熊猫DataFrame性能

熊猫真的很棒，但我真的很惊讶，它是如何从Pandas.DataFrame中检索值的效率低下。在下面的玩具示例中，即使DataFrame.iloc方法比字典慢100倍以上。熊猫DataFrame性能

问题：这里的教训只是字典是更好的查找价值的方法吗？是的，我明白这正是他们所做的。但是我只是想知道我是否缺少DataFrame查询性能。

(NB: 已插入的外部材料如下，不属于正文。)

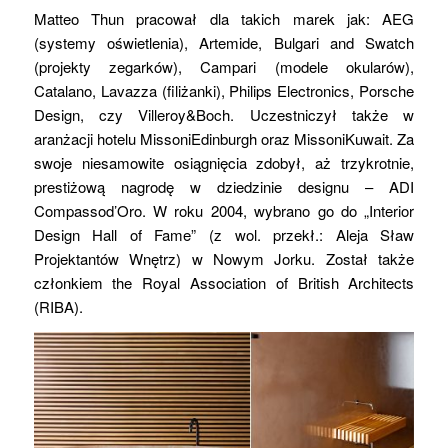
Matteo Thun pracował dla takich marek jak: AEG
(systemy oświetlenia), Artemide, Bulgari and Swatch
(projekty zegarków), Campari (modele okularów),
Catalano, Lavazza (filiżanki), Philips Electronics, Porsche
Design, czy Villeroy&Boch. Uczestniczył także w
aranżacji hotelu MissoniEdinburgh oraz MissoniKuwait. Za
swoje niesamowite osiągnięcia zdobył, aż trzykrotnie,
prestiżową nagrodę w dziedzinie designu – ADI
Compassod’Oro. W roku 2004, wybrano go do „Interior
Design Hall of Fame” (z wol. przekł.: Aleja Sław
Projektantów Wnętrz) w Nowym Jorku. Został także
członkiem the Royal Association of British Architects
(RIBA).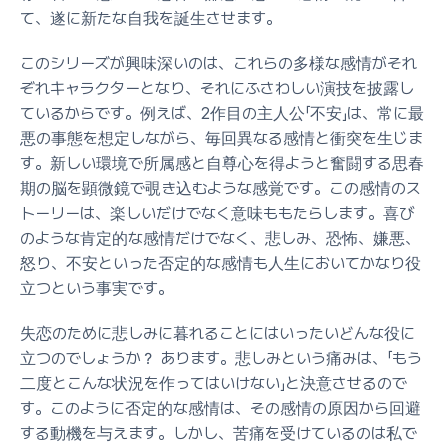
て、遂に新たな自我を誕生させます。
このシリーズが興味深いのは、これらの多様な感情がそれ
ぞれキャラクターとなり、それにふさわしい演技を披露し
ているからです。例えば、2作目の主人公「不安」は、常に最
悪の事態を想定しながら、毎回異なる感情と衝突を生じま
す。新しい環境で所属感と自尊心を得ようと奮闘する思春
期の脳を顕微鏡で覗き込むような感覚です。この感情のス
トーリーは、楽しいだけでなく意味ももたらします。喜び
のような肯定的な感情だけでなく、悲しみ、恐怖、嫌悪、
怒り、不安といった否定的な感情も人生においてかなり役
立つという事実です。
失恋のために悲しみに暮れることにはいったいどんな役に
立つのでしょうか？ あります。悲しみという痛みは、「もう
二度とこんな状況を作ってはいけない」と決意させるので
す。このように否定的な感情は、その感情の原因から回避
する動機を与えます。しかし、苦痛を受けているのは私で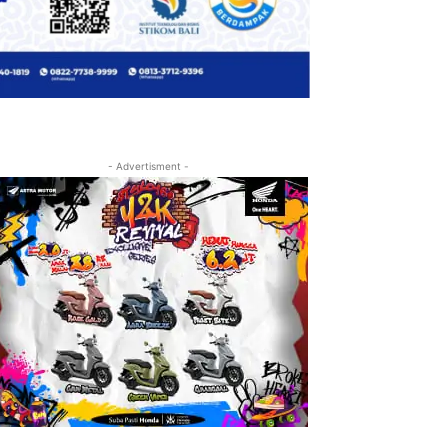
- Advertisment -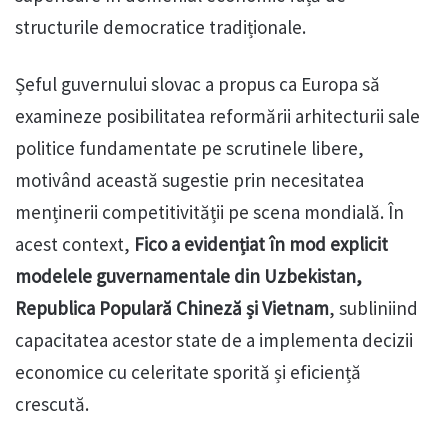
structurile democratice tradiționale.
Șeful guvernului slovac a propus ca Europa să
examineze posibilitatea reformării arhitecturii sale
politice fundamentate pe scrutinele libere,
motivând această sugestie prin necesitatea
menținerii competitivității pe scena mondială. În
acest context,
Fico a evidențiat în mod explicit
modelele guvernamentale din Uzbekistan,
Republica Populară Chineză și Vietnam
, subliniind
capacitatea acestor state de a implementa decizii
economice cu celeritate sporită și eficiență
crescută.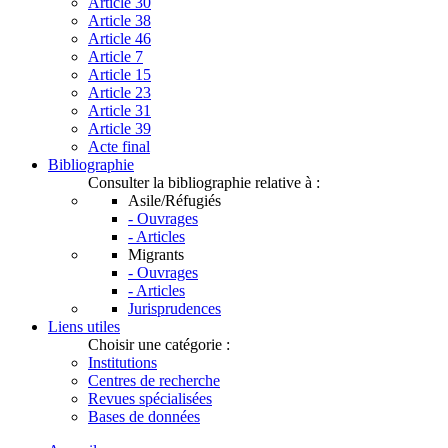
Article 30
Article 38
Article 46
Article 7
Article 15
Article 23
Article 31
Article 39
Acte final
Bibliographie
Consulter la bibliographie relative à :
Asile/Réfugiés
- Ouvrages
- Articles
Migrants
- Ouvrages
- Articles
Jurisprudences
Liens utiles
Choisir une catégorie :
Institutions
Centres de recherche
Revues spécialisées
Bases de données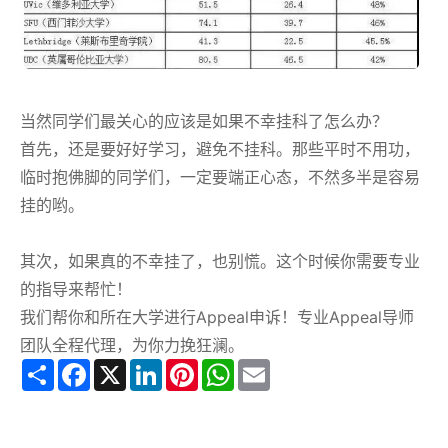
当然同学们最关心的应该是如果不幸挂科了怎么办？
首先，还是要好好学习，避免不挂科。那些平时不用功，
临时抱佛脚的同学们，一定要端正心态，不然多半是容易
挂的哟。
其次，如果真的不幸挂了，也别慌。这个时候你需要专业
的指导来帮忙！
我们帮你和所在大学进行Appeal申诉！专业Appeal导师
团队全程代理，为你力挽狂澜。
Share
Facebook
X
LinkedIn
Pinterest
WhatsApp
Email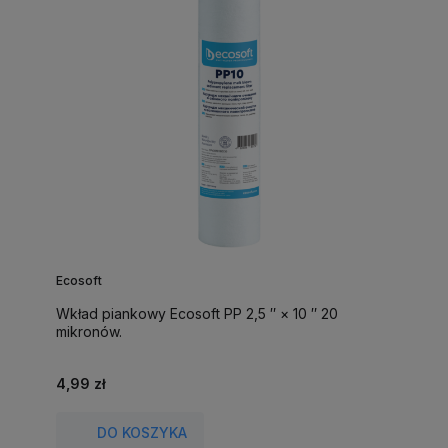
Ecosoft
Wkład piankowy Ecosoft PP 2,5 ″ × 10 ″ 20
mikronów.
4,99 zł
DO KOSZYKA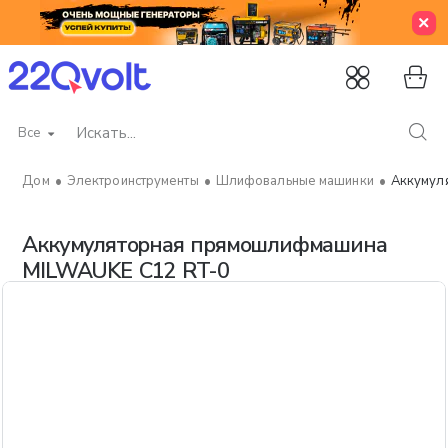
Все
Искать...
Электроинструменты
Шлифовальные машинки
Аккумул
home
Аккумуляторная прямошлифмашина
MILWAUKE C12 RT-0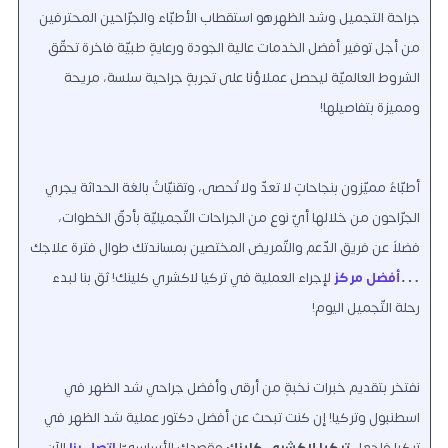
جراحة التجميل وشد الظهرهو استقطاب الأطبّاء والجرّاحين المحترفين
من أجل توفير أفضل الخدمات عالية الجودة ورعايةٍ طبيّة فاخرة تحقّق
الشروط العالميّة ليحصل عملاؤنا على تجربةٍ جراحية سلسة
، مريحة
ومميزة بتفاصيلها!
أطبّاءٌ مميّزون بنجاحاتٍ لا تعدّ ولا تُحصى، وتقنيّاتٌ بالغة الحداثة يجري
الجرّاحون من خلالها أيّ نوعٍ من الجراحات التّجميليّة بأدقّ الخطوات،
فضلاً عن فريق الدّعم والتّمريض المختصين بمساندتك طوال فترة علاجك
…
أفضل مركز
لإجراء العملية في تركيا لاكشري كلينك! ثق بنا لبدء
رحلة التّجميل اليوم!
نفتخر بتقديم خبرات نخبةٍ من أرقى وأفضل جراحي شد الظهر في
اسطنبول وتركيا! إن كنت تبحث عن أفضل دكتور عملية شد الظهر في
تركيا فاجعل
تركيا لاكشري كلينك
مقصدك الأساسيّ!
اتصل بنا
الآن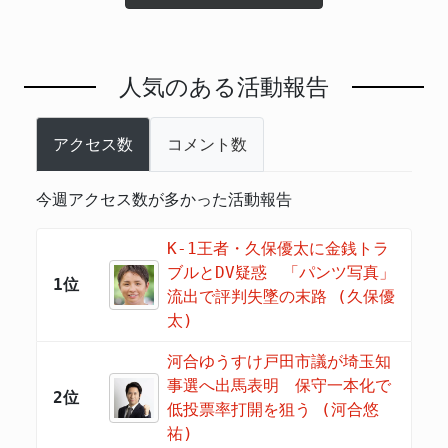
人気のある活動報告
アクセス数
コメント数
今週アクセス数が多かった活動報告
K-1王者・久保優太に金銭トラ
ブルとDV疑惑 「パンツ写真」
1位
流出で評判失墜の末路 (久保優
太)
河合ゆうすけ戸田市議が埼玉知
事選へ出馬表明 保守一本化で
2位
低投票率打開を狙う (河合悠
祐)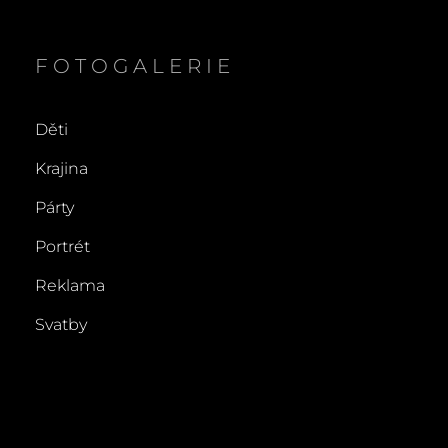
FOTOGALERIE
Děti
Krajina
Párty
Portrét
Reklama
Svatby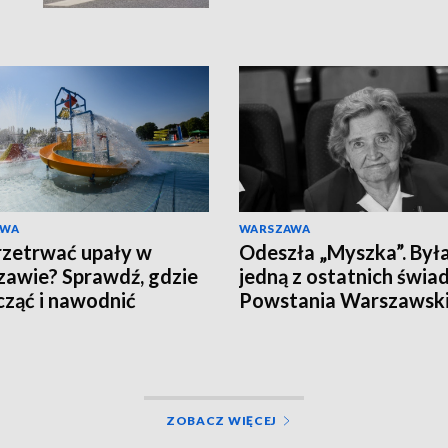
AWA
WARSZAWA
rzetrwać upały w
Odeszła „Myszka”. Był
awie? Sprawdź, gdzie
jedną z ostatnich świ
ząć i nawodnić
Powstania Warszawsk
nizm
ZOBACZ WIĘCEJ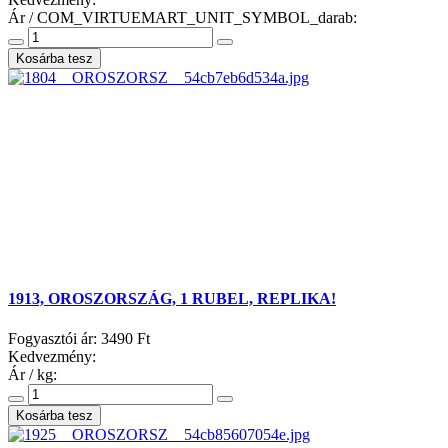
Ár / COM_VIRTUEMART_UNIT_SYMBOL_darab:
1913, OROSZORSZÁG, 1 RUBEL, REPLIKA!
Fogyasztói ár:
3490 Ft
Kedvezmény:
Ár / kg: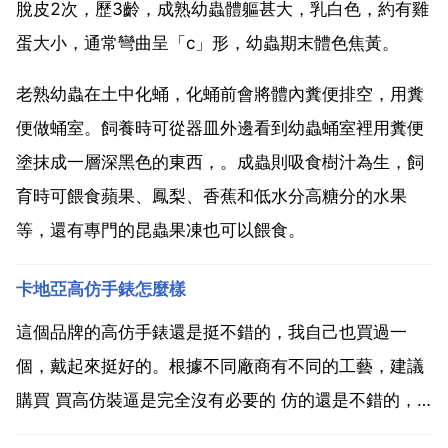
脫皮2次，歷3齡，成熟幼蟲體軀甚大，乳白色，約有雞
蛋大小，通常彎曲呈「c」形，幼蟲期末體色焦黃。
老熟幼蟲在土中化蛹，化蛹前會將體內糞便排空，用糞
便做蛹室。飼養時可從器皿外邊看到幼蟲蛹室裡用糞便
塗抹成一層深黑色的東西，。成蟲則吸食樹汁為生，飼
育時可餵食蘋果、鳳梨、香蕉和低水分高糖分的水果
等，還有專門的昆蟲果凍也可以餵食。
卡地亞高仿手錶怎麼樣
這個品牌的高仿手錶還是挺不錯的，我自己也買過一
個，戴起來挺好的。根據不同廠商有不同的工藝，建議
購買 買高仿裝逼是完全沒有必要的 仿的還是不錯的，
但是跟真的肯定是沒法比的，帶著裝裝門面還是可以的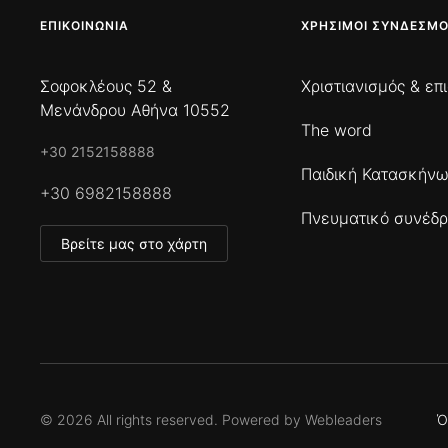
ΕΠΙΚΟΙΝΩΝΊΑ
ΧΡΉΣΙΜΟΙ ΣΎΝΔΕΣΜΟ
Σοφοκλέους 52 &
Χριστιανισμός & επ
Μενάνδρου Αθήνα 10552
The word
+30 2152158888
Παιδική Κατασκήν
+30 6982158888
Πνευματικό συνέδρ
Βρείτε μας στο χάρτη
©
2026
All rights reserved. Powered by
Webleaders
Ό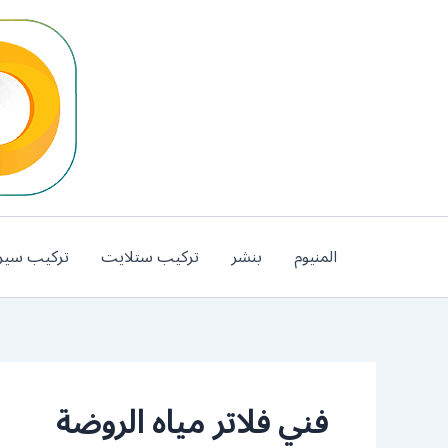
خطي
لى
لمحتوى
المنيوم
بنشر
تركيب ستلايت
تركيب سير
فني فلاتر مياه الروضة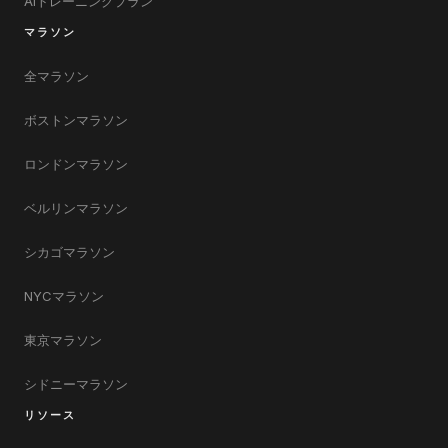
AIトレーニングプラン
マラソン
全マラソン
ボストンマラソン
ロンドンマラソン
ベルリンマラソン
シカゴマラソン
NYCマラソン
東京マラソン
シドニーマラソン
リソース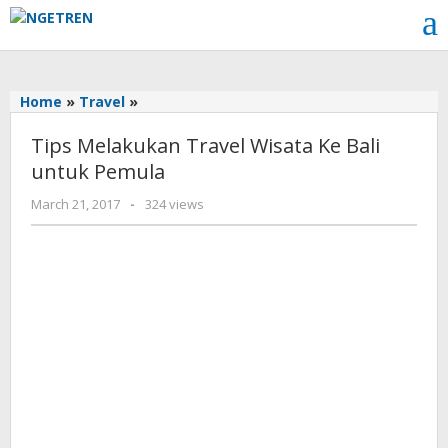
Skip
to
content
Tips
Home
»
Travel
»
Melakukan
Tips Melakukan Travel Wisata Ke Bali
Travel
Wisata
untuk Pemula
Ke
by
March 21, 2017
-
324 views
Bali
Cynthia
untuk
Cecilia
Pemula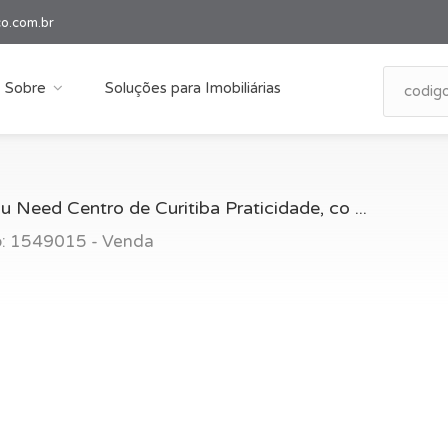
co.com.br
Sobre
Soluções para Imobiliárias
u Need Centro de Curitiba Praticidade, co ...
go: 1549015 - Venda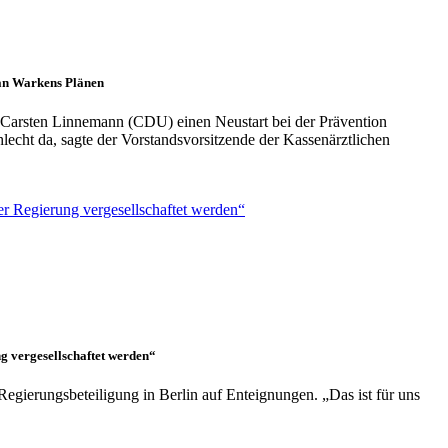
 an Warkens Plänen
 Carsten Linnemann (CDU) einen Neustart bei der Prävention
lecht da, sagte der Vorstandsvorsitzende der Kassenärztlichen
g vergesellschaftet werden“
Regierungsbeteiligung in Berlin auf Enteignungen. „Das ist für uns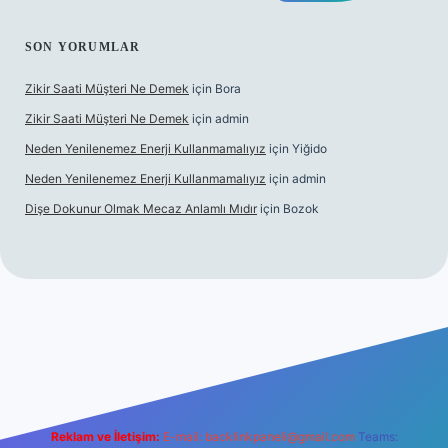
SON YORUMLAR
Zikir Saati Müşteri Ne Demek
için
Bora
Zikir Saati Müşteri Ne Demek
için
admin
Neden Yenilenemez Enerji Kullanmamalıyız
için
Yiğido
Neden Yenilenemez Enerji Kullanmamalıyız
için
admin
Dişe Dokunur Olmak Mecaz Anlamlı Mıdır
için
Bozok
his sitesi
Reklam ve İletişim:
E-mail:
backlinkpaneli@gmail.com
Teams: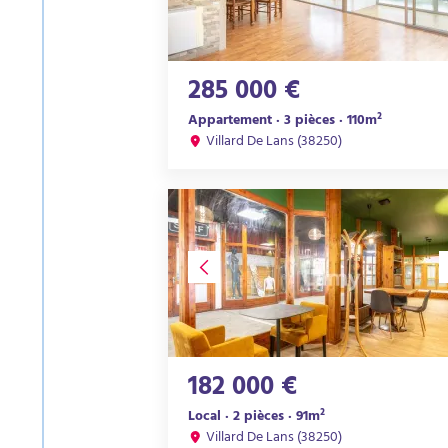
285 000 €
Appartement · 3 pièces · 110m²
Villard De Lans (38250)
182 000 €
Local · 2 pièces · 91m²
Villard De Lans (38250)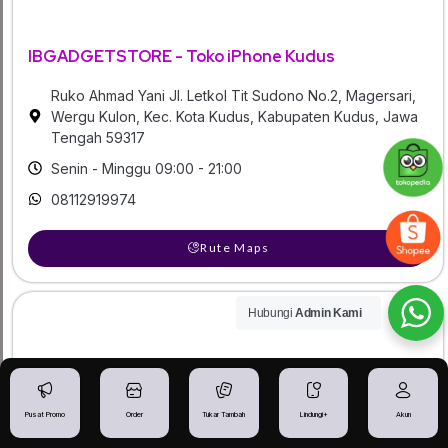
IBGADGETSTORE - Toko iPhone Kudus
Ruko Ahmad Yani Jl. Letkol Tit Sudono No.2, Magersari,
Wergu Kulon, Kec. Kota Kudus, Kabupaten Kudus, Jawa
Tengah 59317
Senin - Minggu 09:00 - 21:00
08112919974
Rute Maps
Hubungi
Admin Kami
Pusat Promo
Order
Tukar Tambah
Lindungi+
Akun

我意识到这个问题比“询问”更“沉思”，但我会接受一个答案，提供对此的见解或观点。谢谢。

import timeit 

setup = ''' 
import numpy, pandas 
df = pandas.DataFrame(numpy.zeros(shape=[10, 10])) 
dictionary = df.to_dict() 
''' 

f = ['value = dictionary[5][5]', 'value = df.loc[5, 5]', 'value = df.iloc[5, 5]'] 

for func in f: 
    print func 
    print min(timeit.Timer(func, setup).repeat(3, 100000))

值=字典[5] [5]

0.130625009537

值= df.loc [5,5]

19.4681699276

值= DF。 iloc [5,5]

17.2575249672

来源

2014-02-28 Owen

字典是数据框，就像一辆自行车是一辆汽车。你可以在自行车上骑脚踏10英尺，比起汽车，装备等都快。但如果你需要走一英里，汽车才会赢。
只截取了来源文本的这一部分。